### Document layout analysis data
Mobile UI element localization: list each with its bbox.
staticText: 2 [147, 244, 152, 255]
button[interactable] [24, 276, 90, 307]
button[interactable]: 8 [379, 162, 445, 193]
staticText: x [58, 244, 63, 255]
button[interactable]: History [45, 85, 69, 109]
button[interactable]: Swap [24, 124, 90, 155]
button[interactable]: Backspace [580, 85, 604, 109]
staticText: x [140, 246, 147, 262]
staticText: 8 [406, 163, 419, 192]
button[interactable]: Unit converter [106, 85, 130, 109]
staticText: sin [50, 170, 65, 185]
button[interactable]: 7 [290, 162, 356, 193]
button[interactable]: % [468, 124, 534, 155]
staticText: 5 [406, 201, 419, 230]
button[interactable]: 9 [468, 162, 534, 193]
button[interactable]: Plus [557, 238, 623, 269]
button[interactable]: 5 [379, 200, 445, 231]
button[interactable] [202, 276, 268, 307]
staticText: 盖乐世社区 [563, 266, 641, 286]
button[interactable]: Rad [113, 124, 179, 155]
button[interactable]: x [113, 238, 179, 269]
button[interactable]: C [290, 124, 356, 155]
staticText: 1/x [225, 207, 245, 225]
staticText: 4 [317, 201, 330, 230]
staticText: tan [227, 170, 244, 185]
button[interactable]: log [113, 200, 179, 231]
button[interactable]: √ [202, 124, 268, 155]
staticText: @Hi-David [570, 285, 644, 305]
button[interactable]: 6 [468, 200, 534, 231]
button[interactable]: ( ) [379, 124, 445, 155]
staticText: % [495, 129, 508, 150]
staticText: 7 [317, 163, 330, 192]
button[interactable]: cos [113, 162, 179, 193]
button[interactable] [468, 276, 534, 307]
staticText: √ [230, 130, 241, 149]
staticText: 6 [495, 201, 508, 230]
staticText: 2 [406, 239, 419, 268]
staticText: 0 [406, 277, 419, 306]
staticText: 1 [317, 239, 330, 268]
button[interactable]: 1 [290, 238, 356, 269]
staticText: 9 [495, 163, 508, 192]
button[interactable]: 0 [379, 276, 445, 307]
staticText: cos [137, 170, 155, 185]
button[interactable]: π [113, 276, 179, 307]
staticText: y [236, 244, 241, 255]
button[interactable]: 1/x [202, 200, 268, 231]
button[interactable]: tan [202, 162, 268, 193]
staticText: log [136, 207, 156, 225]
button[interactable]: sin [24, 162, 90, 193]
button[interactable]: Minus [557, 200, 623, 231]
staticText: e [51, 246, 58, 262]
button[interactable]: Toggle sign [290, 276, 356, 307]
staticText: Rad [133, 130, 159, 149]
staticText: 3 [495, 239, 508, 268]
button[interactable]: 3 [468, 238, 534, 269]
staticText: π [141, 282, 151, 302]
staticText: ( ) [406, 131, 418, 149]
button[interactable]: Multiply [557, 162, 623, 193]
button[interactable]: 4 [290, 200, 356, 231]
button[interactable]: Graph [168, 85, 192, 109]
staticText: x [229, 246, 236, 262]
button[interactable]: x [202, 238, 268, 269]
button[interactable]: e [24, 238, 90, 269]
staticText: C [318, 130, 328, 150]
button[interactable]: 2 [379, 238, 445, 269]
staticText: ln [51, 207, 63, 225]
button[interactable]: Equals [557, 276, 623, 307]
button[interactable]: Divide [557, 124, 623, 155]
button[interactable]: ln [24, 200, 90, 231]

### WHAT IS BEING ASKED
Return every record, leaving each line exactly as it was given.

### TASK RESULT
Mobile UI element localization: list each with its bbox.
staticText: 2 [147, 244, 152, 255]
button[interactable] [24, 276, 90, 307]
button[interactable]: 8 [379, 162, 445, 193]
staticText: x [58, 244, 63, 255]
button[interactable]: History [45, 85, 69, 109]
button[interactable]: Swap [24, 124, 90, 155]
button[interactable]: Backspace [580, 85, 604, 109]
staticText: x [140, 246, 147, 262]
staticText: 8 [406, 163, 419, 192]
button[interactable]: Unit converter [106, 85, 130, 109]
staticText: sin [50, 170, 65, 185]
button[interactable]: 7 [290, 162, 356, 193]
button[interactable]: % [468, 124, 534, 155]
staticText: 5 [406, 201, 419, 230]
button[interactable]: 9 [468, 162, 534, 193]
button[interactable]: Plus [557, 238, 623, 269]
button[interactable]: 5 [379, 200, 445, 231]
button[interactable] [202, 276, 268, 307]
staticText: 盖乐世社区 [563, 266, 641, 286]
button[interactable]: Rad [113, 124, 179, 155]
button[interactable]: x [113, 238, 179, 269]
button[interactable]: C [290, 124, 356, 155]
staticText: 1/x [225, 207, 245, 225]
staticText: 4 [317, 201, 330, 230]
staticText: tan [227, 170, 244, 185]
button[interactable]: log [113, 200, 179, 231]
button[interactable]: √ [202, 124, 268, 155]
staticText: @Hi-David [570, 285, 644, 305]
button[interactable]: 6 [468, 200, 534, 231]
button[interactable]: ( ) [379, 124, 445, 155]
staticText: % [495, 129, 508, 150]
staticText: 7 [317, 163, 330, 192]
button[interactable]: cos [113, 162, 179, 193]
button[interactable] [468, 276, 534, 307]
staticText: √ [230, 130, 241, 149]
staticText: 6 [495, 201, 508, 230]
staticText: 2 [406, 239, 419, 268]
staticText: 0 [406, 277, 419, 306]
staticText: 1 [317, 239, 330, 268]
button[interactable]: 1 [290, 238, 356, 269]
staticText: 9 [495, 163, 508, 192]
button[interactable]: 0 [379, 276, 445, 307]
staticText: cos [137, 170, 155, 185]
button[interactable]: π [113, 276, 179, 307]
staticText: y [236, 244, 241, 255]
button[interactable]: 1/x [202, 200, 268, 231]
button[interactable]: tan [202, 162, 268, 193]
staticText: log [136, 207, 156, 225]
button[interactable]: sin [24, 162, 90, 193]
button[interactable]: Minus [557, 200, 623, 231]
staticText: e [51, 246, 58, 262]
button[interactable]: Toggle sign [290, 276, 356, 307]
staticText: Rad [133, 130, 159, 149]
staticText: 3 [495, 239, 508, 268]
button[interactable]: 3 [468, 238, 534, 269]
staticText: π [141, 282, 151, 302]
staticText: ( ) [406, 131, 418, 149]
button[interactable]: Multiply [557, 162, 623, 193]
button[interactable]: 4 [290, 200, 356, 231]
button[interactable]: Graph [168, 85, 192, 109]
staticText: x [229, 246, 236, 262]
button[interactable]: x [202, 238, 268, 269]
button[interactable]: e [24, 238, 90, 269]
staticText: C [318, 130, 328, 150]
button[interactable]: 2 [379, 238, 445, 269]
staticText: ln [51, 207, 63, 225]
button[interactable]: Equals [557, 276, 623, 307]
button[interactable]: Divide [557, 124, 623, 155]
button[interactable]: ln [24, 200, 90, 231]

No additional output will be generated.